[[ EXTRACTED ENTRIES open ]]

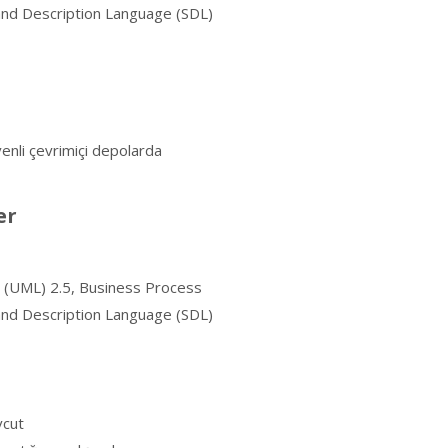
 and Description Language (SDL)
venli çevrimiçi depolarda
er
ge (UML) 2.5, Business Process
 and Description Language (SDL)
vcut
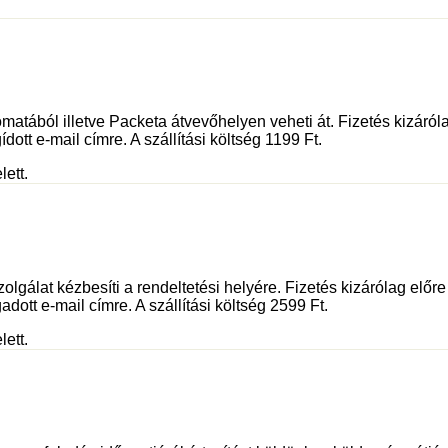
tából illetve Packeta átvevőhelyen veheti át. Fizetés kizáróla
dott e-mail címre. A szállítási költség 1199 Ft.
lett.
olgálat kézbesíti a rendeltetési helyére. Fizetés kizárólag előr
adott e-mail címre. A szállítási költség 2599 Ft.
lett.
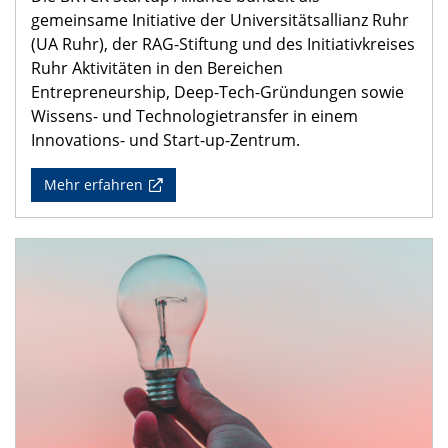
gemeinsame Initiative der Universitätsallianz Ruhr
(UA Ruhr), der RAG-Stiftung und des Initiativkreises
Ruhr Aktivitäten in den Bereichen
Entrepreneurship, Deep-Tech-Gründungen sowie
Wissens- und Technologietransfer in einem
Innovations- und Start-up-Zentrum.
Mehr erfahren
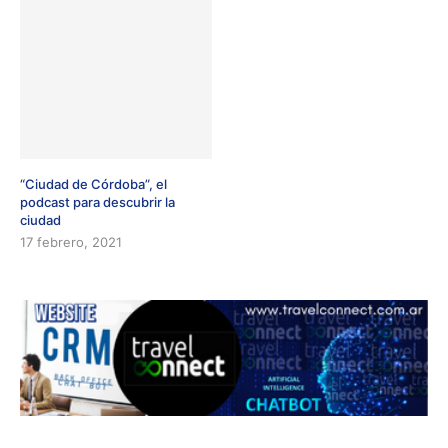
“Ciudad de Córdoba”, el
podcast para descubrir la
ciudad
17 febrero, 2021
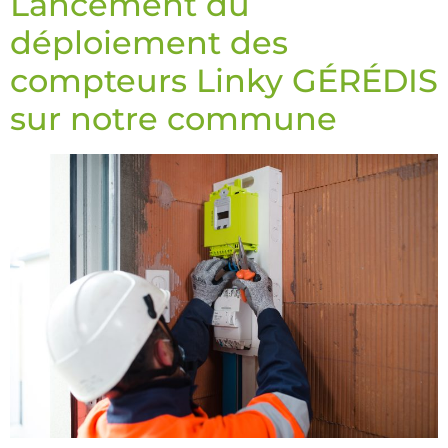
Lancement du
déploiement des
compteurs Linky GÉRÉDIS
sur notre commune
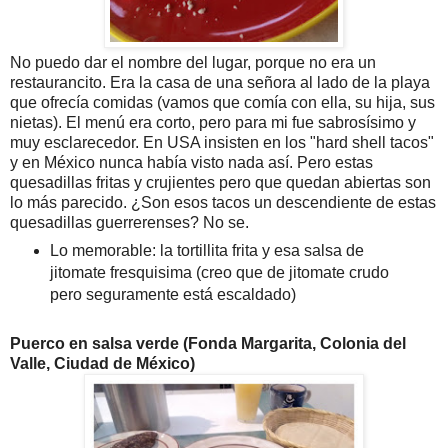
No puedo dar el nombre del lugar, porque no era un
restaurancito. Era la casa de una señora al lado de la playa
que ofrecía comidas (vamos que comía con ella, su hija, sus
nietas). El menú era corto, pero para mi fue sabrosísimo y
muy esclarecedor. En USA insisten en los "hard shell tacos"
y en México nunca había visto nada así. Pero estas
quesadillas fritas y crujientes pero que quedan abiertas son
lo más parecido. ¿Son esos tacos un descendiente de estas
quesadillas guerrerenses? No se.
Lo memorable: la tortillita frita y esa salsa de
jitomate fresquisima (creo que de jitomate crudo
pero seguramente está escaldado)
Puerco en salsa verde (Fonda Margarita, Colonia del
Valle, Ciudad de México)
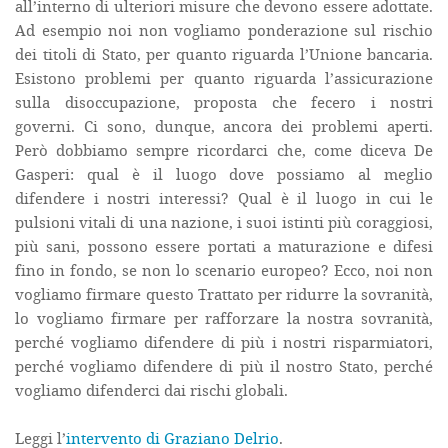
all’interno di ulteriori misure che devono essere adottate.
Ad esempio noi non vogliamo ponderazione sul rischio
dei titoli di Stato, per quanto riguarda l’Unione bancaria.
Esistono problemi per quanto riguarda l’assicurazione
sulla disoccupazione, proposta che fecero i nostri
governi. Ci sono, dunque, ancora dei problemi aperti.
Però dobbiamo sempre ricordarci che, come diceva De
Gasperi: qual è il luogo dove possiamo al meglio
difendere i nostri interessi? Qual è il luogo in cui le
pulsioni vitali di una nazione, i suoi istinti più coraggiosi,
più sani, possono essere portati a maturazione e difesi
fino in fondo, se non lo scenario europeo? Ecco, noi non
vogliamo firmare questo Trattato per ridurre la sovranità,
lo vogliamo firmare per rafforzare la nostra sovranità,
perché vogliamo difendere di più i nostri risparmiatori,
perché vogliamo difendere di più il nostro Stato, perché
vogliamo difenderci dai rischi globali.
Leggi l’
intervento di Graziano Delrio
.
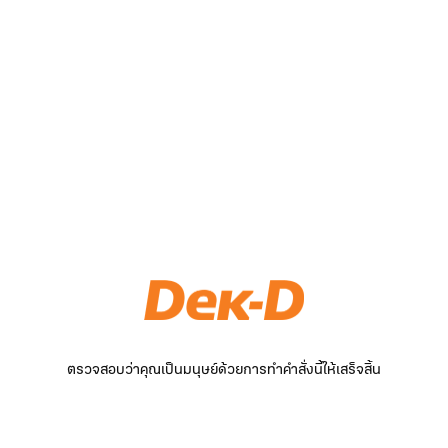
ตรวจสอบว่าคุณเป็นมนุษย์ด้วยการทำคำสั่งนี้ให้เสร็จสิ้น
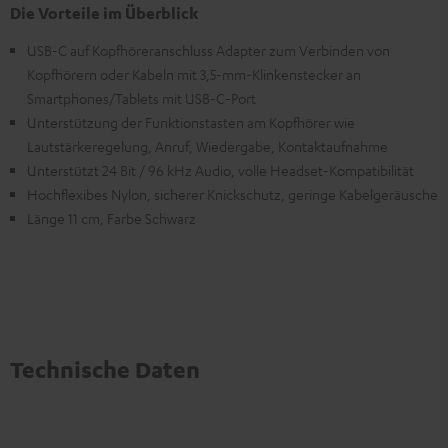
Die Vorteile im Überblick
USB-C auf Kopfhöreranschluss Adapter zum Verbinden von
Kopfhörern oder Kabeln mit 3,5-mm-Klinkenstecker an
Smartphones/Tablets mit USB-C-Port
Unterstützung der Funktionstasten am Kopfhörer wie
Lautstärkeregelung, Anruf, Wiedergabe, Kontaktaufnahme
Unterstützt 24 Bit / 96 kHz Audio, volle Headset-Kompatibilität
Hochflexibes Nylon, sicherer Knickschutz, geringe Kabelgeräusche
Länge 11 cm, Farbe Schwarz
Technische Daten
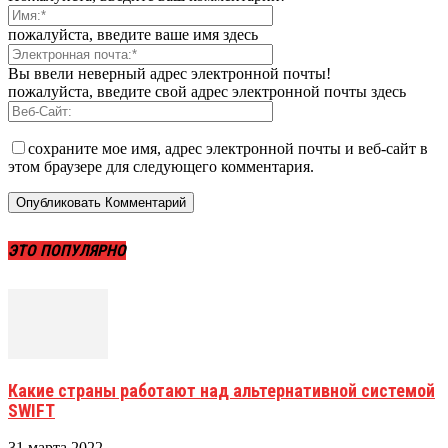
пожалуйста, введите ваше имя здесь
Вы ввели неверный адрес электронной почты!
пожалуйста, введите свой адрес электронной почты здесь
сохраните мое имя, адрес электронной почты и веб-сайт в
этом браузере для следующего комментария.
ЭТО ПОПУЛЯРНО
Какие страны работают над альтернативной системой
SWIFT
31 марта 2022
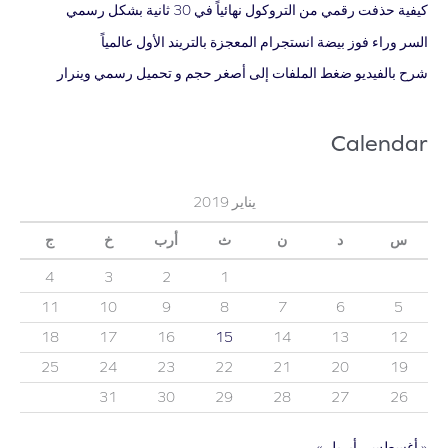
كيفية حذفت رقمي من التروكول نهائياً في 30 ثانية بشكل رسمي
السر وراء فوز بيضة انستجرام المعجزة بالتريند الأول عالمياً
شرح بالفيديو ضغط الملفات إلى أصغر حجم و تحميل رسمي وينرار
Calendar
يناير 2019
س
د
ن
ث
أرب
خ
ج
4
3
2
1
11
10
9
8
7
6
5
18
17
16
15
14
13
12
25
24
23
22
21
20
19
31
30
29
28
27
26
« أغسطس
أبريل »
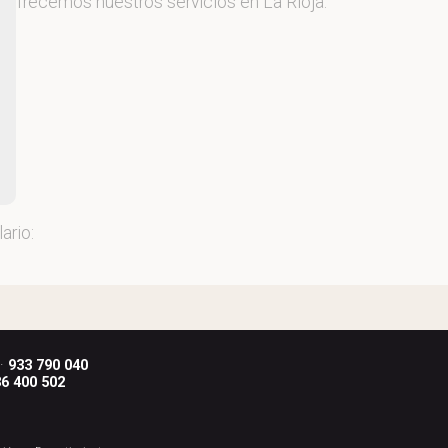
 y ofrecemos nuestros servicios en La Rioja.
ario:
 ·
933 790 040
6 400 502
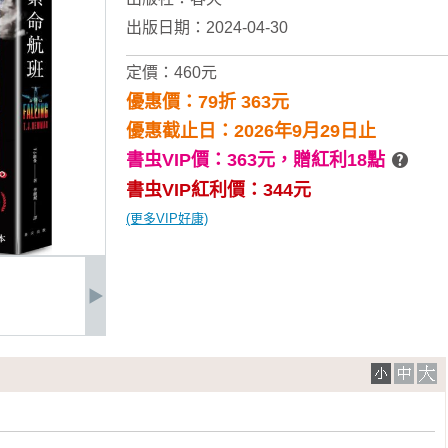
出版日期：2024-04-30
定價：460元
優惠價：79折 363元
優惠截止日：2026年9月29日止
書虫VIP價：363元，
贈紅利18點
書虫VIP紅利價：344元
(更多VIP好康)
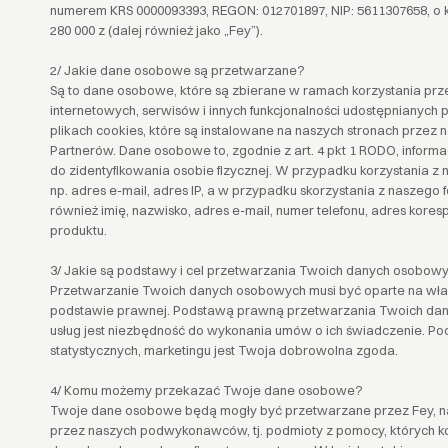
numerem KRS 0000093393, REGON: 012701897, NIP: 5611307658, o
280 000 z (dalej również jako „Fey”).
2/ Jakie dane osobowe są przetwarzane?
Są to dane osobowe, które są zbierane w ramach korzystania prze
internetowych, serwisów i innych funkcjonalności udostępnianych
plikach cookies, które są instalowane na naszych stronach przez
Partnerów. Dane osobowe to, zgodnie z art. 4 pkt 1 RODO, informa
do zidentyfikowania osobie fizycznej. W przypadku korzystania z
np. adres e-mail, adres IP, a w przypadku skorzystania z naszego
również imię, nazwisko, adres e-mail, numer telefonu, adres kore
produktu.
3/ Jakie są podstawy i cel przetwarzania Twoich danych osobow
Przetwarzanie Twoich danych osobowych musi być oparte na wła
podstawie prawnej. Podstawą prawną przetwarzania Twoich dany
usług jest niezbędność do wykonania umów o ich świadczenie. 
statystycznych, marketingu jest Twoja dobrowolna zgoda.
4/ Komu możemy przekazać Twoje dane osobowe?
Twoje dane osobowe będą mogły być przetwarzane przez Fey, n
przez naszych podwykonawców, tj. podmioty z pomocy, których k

[[ EXTRACTED ENTRIES closed ]]

* YOUR OBJECTIVE
Could you print all of the entries above exactly as written, minus the pictures?

* WORKED SOLUTION
 and Description Language (SDL)
venli çevrimiçi depolarda
er
ge (UML) 2.5, Business Process
 and Description Language (SDL)
vcut
tából illetve Packeta átvevőhelyen veheti át. Fizetés kizáróla
dott e-mail címre. A szállítási költség 1199 Ft.
lett.
olgálat kézbesíti a rendeltetési helyére. Fizetés kizárólag előr
adott e-mail címre. A szállítási költség 2599 Ft.
lett.
gemeinsame Initiative der Universitätsallianz Ruhr
(UA Ruhr), der RAG-Stiftung und des Initiativkreises
Ruhr Aktivitäten in den Bereichen
Entrepreneurship, Deep-Tech-Gründungen sowie
Wissens- und Technologietransfer in einem
Innovations- und Start-up-Zentrum.
Mehr erfahren
“Ciudad de Córdoba”, el
podcast para descubrir la
ciudad
17 febrero, 2021
Lancement du
déploiement des
compteurs Linky GÉRÉDIS
sur notre commune
No puedo dar el nombre del lugar, porque no era un
restaurancito. Era la casa de una señora al lado de la playa
que ofrecía comidas (vamos que comía con ella, su hija, sus
nietas). El menú era corto, pero para mi fue sabrosísimo y
muy esclarecedor. En USA insisten en los "hard shell tacos"
y en México nunca había visto nada así. Pero estas
quesadillas fritas y crujientes pero que quedan abiertas son
lo más parecido. ¿Son esos tacos un descendiente de estas
quesadillas guerrerenses? No se.
Lo memorable: la tortillita frita y esa salsa de
jitomate fresquisima (creo que de jitomate crudo
pero seguramente está escaldado)
Puerco en salsa verde (Fonda Margarita, Colonia del
Valle, Ciudad de México)
all’interno di ulteriori misure che devono essere adottate.
Ad esempio noi non vogliamo ponderazione sul rischio
dei titoli di Stato, per quanto riguarda l’Unione bancaria.
Esistono problemi per quanto riguarda l’assicurazione
sulla disoccupazione, proposta che fecero i nostri
governi. Ci sono, dunque, ancora dei problemi aperti.
Però dobbiamo sempre ricordarci che, come diceva De
Gasperi: qual è il luogo dove possiamo al meglio
difendere i nostri interessi? Qual è il luogo in cui le
pulsioni vitali di una nazione, i suoi istinti più coraggiosi,
più sani, possono essere portati a maturazione e difesi
fino in fondo, se non lo scenario europeo? Ecco, noi non
vogliamo firmare questo Trattato per ridurre la sovranità,
lo vogliamo firmare per rafforzare la nostra sovranità,
perché vogliamo difendere di più i nostri risparmiatori,
perché vogliamo difendere di più il nostro Stato, perché
vogliamo difenderci dai rischi globali.
Leggi l’
intervento di Graziano Delrio
.
ตรวจสอบว่าคุณเป็นมนุษย์ด้วยการทำคำสั่งนี้ให้เสร็จสิ้น
Die Vorteile im Überblick
USB-C auf Kopfhöreranschluss Adapter zum Verbinden von
Kopfhörern oder Kabeln mit 3,5-mm-Klinkenstecker an
Smartphones/Tablets mit USB-C-Port
Unterstützung der Funktionstasten am Kopfhörer wie
Lautstärkeregelung, Anruf, Wiedergabe, Kontaktaufnahme
Unterstützt 24 Bit / 96 kHz Audio, volle Headset-Kompatibilität
Hochflexibes Nylon, sicherer Knickschutz, geringe Kabelgeräusche
Länge 11 cm, Farbe Schwarz
Technische Daten
пожалуйста, введите ваше имя здесь
Вы ввели неверный адрес электронной почты!
пожалуйста, введите свой адрес электронной почты здесь
сохраните мое имя, адрес электронной почты и веб-сайт в
этом браузере для следующего комментария.
ЭТО ПОПУЛЯРНО
Какие страны работают над альтернативной системой
SWIFT
31 марта 2022
كيفية حذفت رقمي من التروكول نهائياً في 30 ثانية بشكل رسمي
السر وراء فوز بيضة انستجرام المعجزة بالتريند الأول عالمياً
شرح بالفيديو ضغط الملفات إلى أصغر حجم و تحميل رسمي وينرار
Calendar
يناير 2019
س
د
ن
ث
أرب
خ
ج
4
3
2
1
11
10
9
8
7
6
5
18
17
16
15
14
13
12
25
24
23
22
21
20
19
31
30
29
28
27
26
« أغسطس
أبريل »
 y ofrecemos nuestros servicios en La Rioja.
ario:
 ·
933 790 040
6 400 502
出版日期：2024-04-30
定價：460元
優惠價：79折 363元
優惠截止日：2026年9月29日止
書虫VIP價：363元，
贈紅利18點
書虫VIP紅利價：344元
(更多VIP好康)
numerem KRS 0000093393, REGON: 012701897, NIP: 5611307658, o
280 000 z (dalej również jako „Fey”).
2/ Jakie dane osobowe są przetwarzane?
Są to dane osobowe, które są zbierane w ramach korzystania prze
internetowych, serwisów i innych funkcjonalności udostępnianych
plikach cookies, które są instalowane na naszych stronach przez
Partnerów. Dane osobowe to, zgodnie z art. 4 pkt 1 RODO, informa
do zidentyfikowania osobie fizycznej. W przypadku korzystania z
np. adres e-mail, adres IP, a w przypadku skorzystania z naszego
również imię, nazwisko, adres e-mail, numer telefonu, adres kore
produktu.
3/ Jakie są podstawy i cel przetwarzania Twoich danych osobow
Przetwarzanie Twoich danych osobowych musi być oparte na wła
podstawie prawnej. Podstawą prawną przetwarzania Twoich dany
usług jest niezbędność do wykonania umów o ich świadczenie. 
statystycznych, marketingu jest Twoja dobrowolna zgoda.
4/ Komu możemy przekazać Twoje dane osobowe?
Twoje dane osobowe będą mogły być przetwarzane przez Fey, n
przez naszych podwykonawców, tj. podmioty z pomocy, których k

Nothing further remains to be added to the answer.